• _Task objective_
Copy the records below exactly as they stand. Leave out the pictures.

[Page segmentation data]
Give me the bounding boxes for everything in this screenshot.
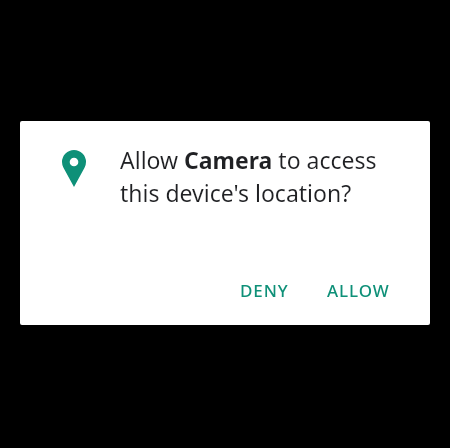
button[interactable]: DENY bbox=[232, 272, 297, 309]
other: Location bbox=[62, 150, 86, 187]
staticText: ALLOW bbox=[327, 279, 390, 302]
staticText: Allow Camera to access this device's loc… bbox=[120, 144, 392, 209]
staticText: DENY bbox=[240, 279, 289, 302]
button[interactable]: ALLOW bbox=[319, 272, 398, 309]
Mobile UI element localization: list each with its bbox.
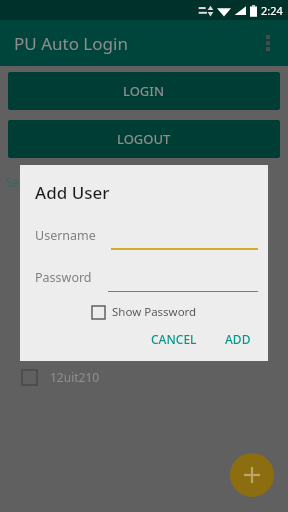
staticText: Username [35,227,96,244]
staticText: LOGIN [123,82,165,100]
staticText: Select user [6,174,68,190]
staticText: PU Auto Login [14,32,128,55]
staticText: CANCEL [151,331,197,347]
button[interactable]: Show Password [92,301,197,323]
staticText: 12uit210 [50,369,100,385]
button[interactable]: Username [35,220,258,250]
button[interactable]: More options [248,23,288,63]
button[interactable]: CANCEL [142,325,206,353]
button[interactable]: Add user [230,453,274,497]
button[interactable]: ADD [216,325,260,353]
staticText: LOGOUT [117,130,171,148]
button[interactable]: Password [35,262,258,292]
button[interactable]: LOGOUT [8,120,280,158]
staticText: Show Password [112,304,197,320]
staticText: 2:24 [261,3,283,18]
staticText: Add User [35,181,110,204]
button[interactable]: LOGIN [8,72,280,110]
staticText: Password [35,269,92,286]
button[interactable]: 12uit210 [0,364,288,390]
staticText: ADD [225,331,251,347]
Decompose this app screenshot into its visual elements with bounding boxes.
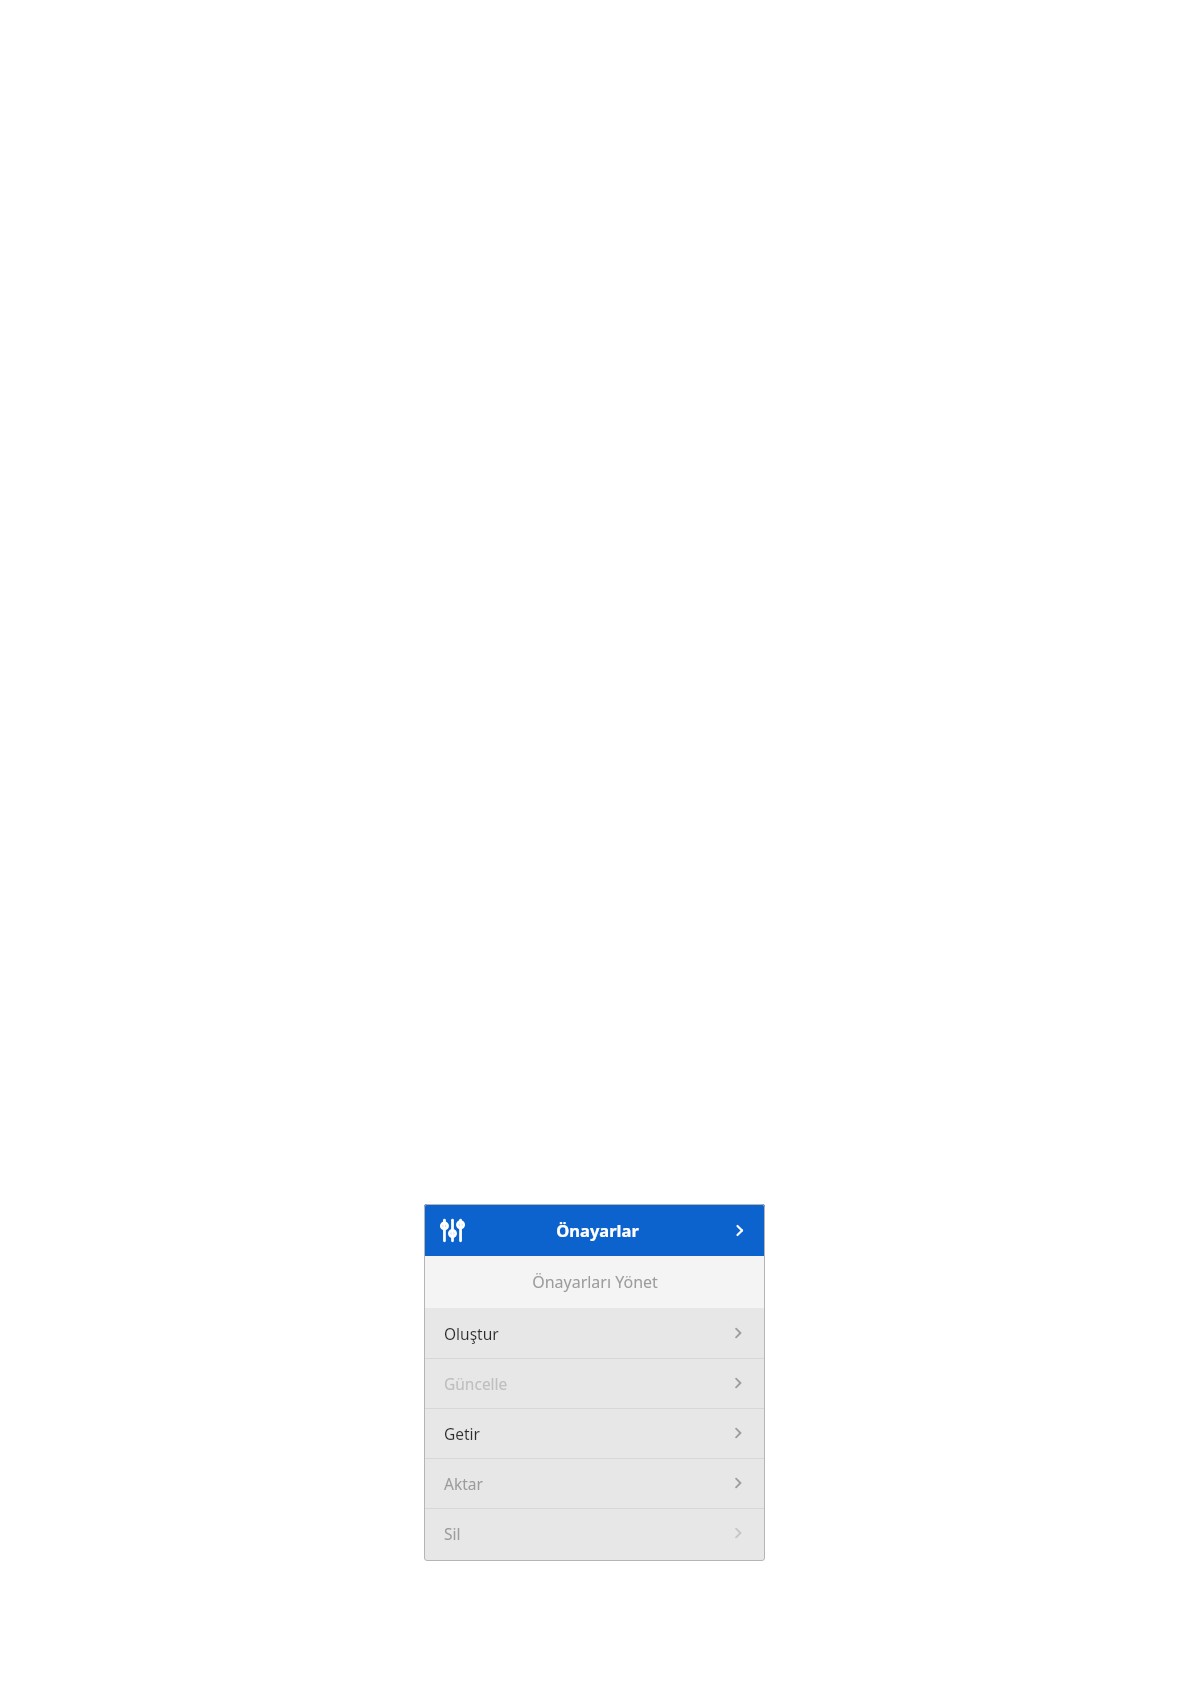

• _Expected answer_
Give me the bounding boxes for everything in this screenshot.
button[interactable]: DENY bbox=[232, 272, 297, 309]
other: Location bbox=[62, 150, 86, 187]
staticText: ALLOW bbox=[327, 279, 390, 302]
staticText: Allow Camera to access this device's loc… bbox=[120, 144, 392, 209]
staticText: DENY bbox=[240, 279, 289, 302]
button[interactable]: ALLOW bbox=[319, 272, 398, 309]
Mobile UI element localization: list each with its bbox.
staticText: Username [35,227,96,244]
staticText: LOGIN [123,82,165,100]
staticText: Select user [6,174,68,190]
staticText: PU Auto Login [14,32,128,55]
staticText: CANCEL [151,331,197,347]
button[interactable]: Show Password [92,301,197,323]
staticText: 12uit210 [50,369,100,385]
button[interactable]: Username [35,220,258,250]
button[interactable]: More options [248,23,288,63]
button[interactable]: CANCEL [142,325,206,353]
button[interactable]: Add user [230,453,274,497]
button[interactable]: ADD [216,325,260,353]
staticText: LOGOUT [117,130,171,148]
button[interactable]: Password [35,262,258,292]
button[interactable]: LOGOUT [8,120,280,158]
staticText: Show Password [112,304,197,320]
staticText: 2:24 [261,3,283,18]
staticText: Add User [35,181,110,204]
button[interactable]: LOGIN [8,72,280,110]
staticText: Password [35,269,92,286]
button[interactable]: 12uit210 [0,364,288,390]
staticText: ADD [225,331,251,347]
Decompose this app screenshot into its visual elements with bounding boxes.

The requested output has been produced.